- _Task objective_
From the data below, copy each line that includes the word "sidebar".

- _Extracted information_
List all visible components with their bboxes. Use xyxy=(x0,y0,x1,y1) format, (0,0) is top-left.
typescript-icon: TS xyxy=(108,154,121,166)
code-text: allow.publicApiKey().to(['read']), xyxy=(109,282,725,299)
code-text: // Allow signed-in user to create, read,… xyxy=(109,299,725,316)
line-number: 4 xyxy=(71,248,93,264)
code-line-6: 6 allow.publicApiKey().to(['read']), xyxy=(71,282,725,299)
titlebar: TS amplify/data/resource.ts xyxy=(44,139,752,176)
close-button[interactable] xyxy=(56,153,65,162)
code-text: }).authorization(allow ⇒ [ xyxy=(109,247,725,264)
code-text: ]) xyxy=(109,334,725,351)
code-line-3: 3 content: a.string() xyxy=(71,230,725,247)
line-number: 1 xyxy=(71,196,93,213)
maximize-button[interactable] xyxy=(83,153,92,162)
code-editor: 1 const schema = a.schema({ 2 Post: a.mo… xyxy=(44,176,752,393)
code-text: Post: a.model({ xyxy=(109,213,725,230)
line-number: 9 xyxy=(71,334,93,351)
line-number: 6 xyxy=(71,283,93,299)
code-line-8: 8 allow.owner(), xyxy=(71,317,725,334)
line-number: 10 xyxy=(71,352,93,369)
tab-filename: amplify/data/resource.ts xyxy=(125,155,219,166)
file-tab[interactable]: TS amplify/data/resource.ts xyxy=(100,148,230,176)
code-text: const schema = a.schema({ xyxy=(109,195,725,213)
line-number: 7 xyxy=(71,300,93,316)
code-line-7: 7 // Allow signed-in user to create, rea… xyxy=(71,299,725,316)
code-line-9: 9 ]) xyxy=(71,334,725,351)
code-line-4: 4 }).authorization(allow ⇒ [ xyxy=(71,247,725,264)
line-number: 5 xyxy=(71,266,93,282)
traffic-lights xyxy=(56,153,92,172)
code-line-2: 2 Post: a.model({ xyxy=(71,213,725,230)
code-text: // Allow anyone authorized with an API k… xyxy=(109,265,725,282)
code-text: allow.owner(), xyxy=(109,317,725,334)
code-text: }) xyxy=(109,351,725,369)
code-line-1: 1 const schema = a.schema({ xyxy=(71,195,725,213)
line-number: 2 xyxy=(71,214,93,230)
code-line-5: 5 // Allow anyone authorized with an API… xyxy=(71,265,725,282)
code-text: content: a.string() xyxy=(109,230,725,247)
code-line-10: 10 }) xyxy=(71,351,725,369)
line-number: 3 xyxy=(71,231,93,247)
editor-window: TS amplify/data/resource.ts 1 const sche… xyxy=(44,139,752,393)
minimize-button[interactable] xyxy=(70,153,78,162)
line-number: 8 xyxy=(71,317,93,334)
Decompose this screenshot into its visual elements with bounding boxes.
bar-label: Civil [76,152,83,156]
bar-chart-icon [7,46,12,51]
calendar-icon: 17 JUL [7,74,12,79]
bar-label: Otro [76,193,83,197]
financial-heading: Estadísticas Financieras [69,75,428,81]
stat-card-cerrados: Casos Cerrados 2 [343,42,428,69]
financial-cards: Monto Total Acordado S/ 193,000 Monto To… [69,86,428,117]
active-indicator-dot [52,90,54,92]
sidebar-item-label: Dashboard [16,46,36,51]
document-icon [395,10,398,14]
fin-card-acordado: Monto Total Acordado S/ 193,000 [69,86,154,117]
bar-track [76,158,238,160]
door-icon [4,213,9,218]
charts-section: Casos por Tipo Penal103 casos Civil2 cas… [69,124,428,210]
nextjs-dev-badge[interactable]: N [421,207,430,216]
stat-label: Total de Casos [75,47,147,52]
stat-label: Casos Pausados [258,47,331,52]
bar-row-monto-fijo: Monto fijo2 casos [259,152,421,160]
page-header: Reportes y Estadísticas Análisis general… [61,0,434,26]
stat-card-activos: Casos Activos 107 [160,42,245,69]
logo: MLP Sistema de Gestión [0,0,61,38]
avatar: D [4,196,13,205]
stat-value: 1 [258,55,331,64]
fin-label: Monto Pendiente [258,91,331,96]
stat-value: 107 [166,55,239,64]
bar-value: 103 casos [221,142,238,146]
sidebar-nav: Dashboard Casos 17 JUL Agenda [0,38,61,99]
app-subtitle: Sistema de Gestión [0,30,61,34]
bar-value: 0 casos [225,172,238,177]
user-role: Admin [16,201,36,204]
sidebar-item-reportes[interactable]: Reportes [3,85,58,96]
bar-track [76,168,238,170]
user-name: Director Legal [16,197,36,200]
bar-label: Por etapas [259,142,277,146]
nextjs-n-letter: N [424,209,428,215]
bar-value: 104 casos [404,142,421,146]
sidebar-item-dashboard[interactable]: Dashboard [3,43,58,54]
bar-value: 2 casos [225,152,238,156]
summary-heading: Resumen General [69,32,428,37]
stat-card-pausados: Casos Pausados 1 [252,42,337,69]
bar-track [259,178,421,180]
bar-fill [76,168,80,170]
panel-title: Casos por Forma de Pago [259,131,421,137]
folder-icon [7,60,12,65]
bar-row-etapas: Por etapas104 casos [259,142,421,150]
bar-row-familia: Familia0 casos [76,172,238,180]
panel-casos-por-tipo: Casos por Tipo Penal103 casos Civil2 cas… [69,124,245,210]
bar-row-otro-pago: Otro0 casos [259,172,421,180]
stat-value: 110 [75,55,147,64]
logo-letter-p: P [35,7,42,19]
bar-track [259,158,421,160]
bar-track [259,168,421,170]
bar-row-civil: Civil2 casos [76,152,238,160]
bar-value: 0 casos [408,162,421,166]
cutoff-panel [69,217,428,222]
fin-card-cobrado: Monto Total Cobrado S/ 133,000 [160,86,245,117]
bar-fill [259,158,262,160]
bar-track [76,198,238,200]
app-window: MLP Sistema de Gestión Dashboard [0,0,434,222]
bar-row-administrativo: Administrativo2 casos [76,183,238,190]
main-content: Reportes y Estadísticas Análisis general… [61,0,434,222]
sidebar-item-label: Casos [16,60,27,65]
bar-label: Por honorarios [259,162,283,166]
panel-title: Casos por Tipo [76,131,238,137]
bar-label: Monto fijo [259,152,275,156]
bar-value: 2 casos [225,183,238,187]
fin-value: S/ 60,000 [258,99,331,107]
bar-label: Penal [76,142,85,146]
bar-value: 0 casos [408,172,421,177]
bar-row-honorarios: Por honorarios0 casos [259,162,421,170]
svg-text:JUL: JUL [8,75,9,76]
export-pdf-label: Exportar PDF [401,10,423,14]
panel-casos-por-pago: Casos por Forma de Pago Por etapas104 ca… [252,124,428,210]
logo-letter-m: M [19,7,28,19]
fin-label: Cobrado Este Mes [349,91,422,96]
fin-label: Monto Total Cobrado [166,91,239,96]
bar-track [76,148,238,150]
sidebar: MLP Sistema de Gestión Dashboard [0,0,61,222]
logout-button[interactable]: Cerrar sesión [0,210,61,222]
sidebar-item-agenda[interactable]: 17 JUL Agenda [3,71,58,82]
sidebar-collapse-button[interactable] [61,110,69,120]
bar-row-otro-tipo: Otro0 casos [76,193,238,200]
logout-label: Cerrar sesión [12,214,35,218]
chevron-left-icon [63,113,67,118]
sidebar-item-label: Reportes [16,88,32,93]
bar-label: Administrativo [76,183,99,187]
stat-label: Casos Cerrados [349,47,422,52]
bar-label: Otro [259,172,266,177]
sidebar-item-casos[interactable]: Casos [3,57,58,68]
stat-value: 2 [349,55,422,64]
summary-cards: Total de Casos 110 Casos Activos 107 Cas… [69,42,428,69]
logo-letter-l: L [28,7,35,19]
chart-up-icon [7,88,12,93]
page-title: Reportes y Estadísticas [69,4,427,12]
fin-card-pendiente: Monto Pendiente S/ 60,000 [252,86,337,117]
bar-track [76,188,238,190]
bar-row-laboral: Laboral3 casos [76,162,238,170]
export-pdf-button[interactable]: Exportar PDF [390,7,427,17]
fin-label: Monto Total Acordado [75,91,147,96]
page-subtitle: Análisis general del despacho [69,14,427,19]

- _Result for this exercise_
sidebar-item-label: Dashboard [16,46,36,51]
sidebar-nav: Dashboard Casos 17 JUL Agenda [0,38,61,99]
sidebar-item-reportes[interactable]: Reportes [3,85,58,96]
sidebar-item-dashboard[interactable]: Dashboard [3,43,58,54]
sidebar-item-label: Casos [16,60,27,65]
sidebar: MLP Sistema de Gestión Dashboard [0,0,61,222]
sidebar-item-agenda[interactable]: 17 JUL Agenda [3,71,58,82]
sidebar-collapse-button[interactable] [61,110,69,120]
sidebar-item-label: Reportes [16,88,32,93]
sidebar-item-casos[interactable]: Casos [3,57,58,68]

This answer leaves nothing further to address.